**Task objective**.
All records are to be printed again exactly as they appear.

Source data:
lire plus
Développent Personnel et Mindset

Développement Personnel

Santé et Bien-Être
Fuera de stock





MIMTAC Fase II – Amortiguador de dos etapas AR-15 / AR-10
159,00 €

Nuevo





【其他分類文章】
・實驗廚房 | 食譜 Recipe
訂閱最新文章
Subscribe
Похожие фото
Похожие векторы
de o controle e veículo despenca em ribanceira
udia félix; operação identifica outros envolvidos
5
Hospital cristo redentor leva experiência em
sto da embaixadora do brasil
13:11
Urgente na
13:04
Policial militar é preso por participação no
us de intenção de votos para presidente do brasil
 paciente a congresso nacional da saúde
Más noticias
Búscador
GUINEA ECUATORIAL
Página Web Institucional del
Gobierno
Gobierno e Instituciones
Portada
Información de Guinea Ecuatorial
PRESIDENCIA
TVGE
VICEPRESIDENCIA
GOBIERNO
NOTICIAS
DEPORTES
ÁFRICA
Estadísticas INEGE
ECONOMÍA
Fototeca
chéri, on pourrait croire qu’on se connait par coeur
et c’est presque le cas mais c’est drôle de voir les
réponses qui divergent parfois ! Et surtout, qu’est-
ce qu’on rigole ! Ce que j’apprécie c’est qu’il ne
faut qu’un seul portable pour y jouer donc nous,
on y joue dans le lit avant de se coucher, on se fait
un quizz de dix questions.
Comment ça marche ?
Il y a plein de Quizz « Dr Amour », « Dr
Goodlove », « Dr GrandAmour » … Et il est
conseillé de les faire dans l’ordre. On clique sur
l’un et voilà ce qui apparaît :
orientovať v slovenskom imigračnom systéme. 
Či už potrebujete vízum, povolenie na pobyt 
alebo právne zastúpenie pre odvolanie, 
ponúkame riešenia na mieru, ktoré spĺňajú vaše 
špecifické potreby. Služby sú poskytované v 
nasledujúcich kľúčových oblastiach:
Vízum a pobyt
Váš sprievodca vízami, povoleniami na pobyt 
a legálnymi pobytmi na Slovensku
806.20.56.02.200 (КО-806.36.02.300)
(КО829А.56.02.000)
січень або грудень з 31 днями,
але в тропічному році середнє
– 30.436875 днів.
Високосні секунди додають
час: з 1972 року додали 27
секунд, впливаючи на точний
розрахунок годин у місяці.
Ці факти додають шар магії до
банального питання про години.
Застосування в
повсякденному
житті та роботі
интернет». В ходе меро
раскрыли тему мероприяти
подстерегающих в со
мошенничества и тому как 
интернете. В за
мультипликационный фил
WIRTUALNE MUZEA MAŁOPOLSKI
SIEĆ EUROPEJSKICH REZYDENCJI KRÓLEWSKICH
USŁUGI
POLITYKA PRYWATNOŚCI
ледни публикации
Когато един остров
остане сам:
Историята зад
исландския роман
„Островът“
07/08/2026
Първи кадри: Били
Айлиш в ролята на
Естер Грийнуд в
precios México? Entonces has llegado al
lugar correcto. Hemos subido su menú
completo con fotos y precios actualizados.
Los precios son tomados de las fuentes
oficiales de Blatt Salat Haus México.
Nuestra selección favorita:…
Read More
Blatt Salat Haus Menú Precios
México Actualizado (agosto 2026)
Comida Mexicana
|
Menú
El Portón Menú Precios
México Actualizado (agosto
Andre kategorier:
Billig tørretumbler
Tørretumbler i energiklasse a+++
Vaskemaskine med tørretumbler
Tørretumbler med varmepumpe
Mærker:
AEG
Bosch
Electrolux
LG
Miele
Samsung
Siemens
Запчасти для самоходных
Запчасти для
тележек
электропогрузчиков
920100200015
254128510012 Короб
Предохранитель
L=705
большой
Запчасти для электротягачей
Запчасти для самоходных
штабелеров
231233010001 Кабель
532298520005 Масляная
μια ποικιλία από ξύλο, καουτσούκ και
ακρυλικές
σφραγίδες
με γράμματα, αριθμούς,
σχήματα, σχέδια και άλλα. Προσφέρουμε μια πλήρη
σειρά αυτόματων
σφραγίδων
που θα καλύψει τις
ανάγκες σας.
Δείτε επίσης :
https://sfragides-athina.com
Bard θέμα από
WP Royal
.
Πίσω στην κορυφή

**Response to the exercise**.
lire plus
Développent Personnel et Mindset

Développement Personnel

Santé et Bien-Être
Fuera de stock





MIMTAC Fase II – Amortiguador de dos etapas AR-15 / AR-10
159,00 €

Nuevo





【其他分類文章】
・實驗廚房 | 食譜 Recipe
訂閱最新文章
Subscribe
Похожие фото
Похожие векторы
de o controle e veículo despenca em ribanceira
udia félix; operação identifica outros envolvidos
5
Hospital cristo redentor leva experiência em
sto da embaixadora do brasil
13:11
Urgente na
13:04
Policial militar é preso por participação no
us de intenção de votos para presidente do brasil
 paciente a congresso nacional da saúde
Más noticias
Búscador
GUINEA ECUATORIAL
Página Web Institucional del
Gobierno
Gobierno e Instituciones
Portada
Información de Guinea Ecuatorial
PRESIDENCIA
TVGE
VICEPRESIDENCIA
GOBIERNO
NOTICIAS
DEPORTES
ÁFRICA
Estadísticas INEGE
ECONOMÍA
Fototeca
chéri, on pourrait croire qu’on se connait par coeur
et c’est presque le cas mais c’est drôle de voir les
réponses qui divergent parfois ! Et surtout, qu’est-
ce qu’on rigole ! Ce que j’apprécie c’est qu’il ne
faut qu’un seul portable pour y jouer donc nous,
on y joue dans le lit avant de se coucher, on se fait
un quizz de dix questions.
Comment ça marche ?
Il y a plein de Quizz « Dr Amour », « Dr
Goodlove », « Dr GrandAmour » … Et il est
conseillé de les faire dans l’ordre. On clique sur
l’un et voilà ce qui apparaît :
orientovať v slovenskom imigračnom systéme. 
Či už potrebujete vízum, povolenie na pobyt 
alebo právne zastúpenie pre odvolanie, 
ponúkame riešenia na mieru, ktoré spĺňajú vaše 
špecifické potreby. Služby sú poskytované v 
nasledujúcich kľúčových oblastiach:
Vízum a pobyt
Váš sprievodca vízami, povoleniami na pobyt 
a legálnymi pobytmi na Slovensku
806.20.56.02.200 (КО-806.36.02.300)
(КО829А.56.02.000)
січень або грудень з 31 днями,
але в тропічному році середнє
– 30.436875 днів.
Високосні секунди додають
час: з 1972 року додали 27
секунд, впливаючи на точний
розрахунок годин у місяці.
Ці факти додають шар магії до
банального питання про години.
Застосування в
повсякденному
житті та роботі
интернет». В ходе меро
раскрыли тему мероприяти
подстерегающих в со
мошенничества и тому как 
интернете. В за
мультипликационный фил
WIRTUALNE MUZEA MAŁOPOLSKI
SIEĆ EUROPEJSKICH REZYDENCJI KRÓLEWSKICH
USŁUGI
POLITYKA PRYWATNOŚCI
ледни публикации
Когато един остров
остане сам:
Историята зад
исландския роман
„Островът“
07/08/2026
Първи кадри: Били
Айлиш в ролята на
Естер Грийнуд в
precios México? Entonces has llegado al
lugar correcto. Hemos subido su menú
completo con fotos y precios actualizados.
Los precios son tomados de las fuentes
oficiales de Blatt Salat Haus México.
Nuestra selección favorita:…
Read More
Blatt Salat Haus Menú Precios
México Actualizado (agosto 2026)
Comida Mexicana
|
Menú
El Portón Menú Precios
México Actualizado (agosto
Andre kategorier:
Billig tørretumbler
Tørretumbler i energiklasse a+++
Vaskemaskine med tørretumbler
Tørretumbler med varmepumpe
Mærker:
AEG
Bosch
Electrolux
LG
Miele
Samsung
Siemens
Запчасти для самоходных
Запчасти для
тележек
электропогрузчиков
920100200015
254128510012 Короб
Предохранитель
L=705
большой
Запчасти для электротягачей
Запчасти для самоходных
штабелеров
231233010001 Кабель
532298520005 Масляная
μια ποικιλία από ξύλο, καουτσούκ και
ακρυλικές
σφραγίδες
με γράμματα, αριθμούς,
σχήματα, σχέδια και άλλα. Προσφέρουμε μια πλήρη
σειρά αυτόματων
σφραγίδων
που θα καλύψει τις
ανάγκες σας.
Δείτε επίσης :
https://sfragides-athina.com
Bard θέμα από
WP Royal
.
Πίσω στην κορυφή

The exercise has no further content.